Collect every line in the records below that contains the word "mooi".

--- Page-level text extractions ---
· · · · · · ·
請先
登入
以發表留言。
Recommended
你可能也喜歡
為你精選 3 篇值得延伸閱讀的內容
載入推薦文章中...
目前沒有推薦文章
· · · · · · ·
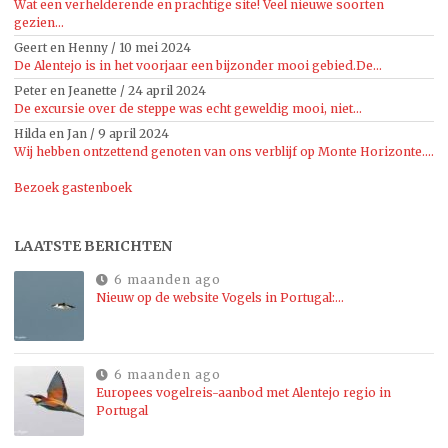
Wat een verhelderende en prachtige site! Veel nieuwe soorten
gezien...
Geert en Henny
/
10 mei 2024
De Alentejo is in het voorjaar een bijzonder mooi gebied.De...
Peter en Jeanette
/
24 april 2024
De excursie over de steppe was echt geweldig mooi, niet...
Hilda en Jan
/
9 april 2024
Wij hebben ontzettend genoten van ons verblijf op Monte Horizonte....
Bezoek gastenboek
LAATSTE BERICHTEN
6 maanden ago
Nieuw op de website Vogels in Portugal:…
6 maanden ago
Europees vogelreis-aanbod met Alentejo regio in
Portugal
· · · · · · ·
--- ANSWER TO THIS EXERCISE ---
De Alentejo is in het voorjaar een bijzonder mooi gebied.De...
De excursie over de steppe was echt geweldig mooi, niet...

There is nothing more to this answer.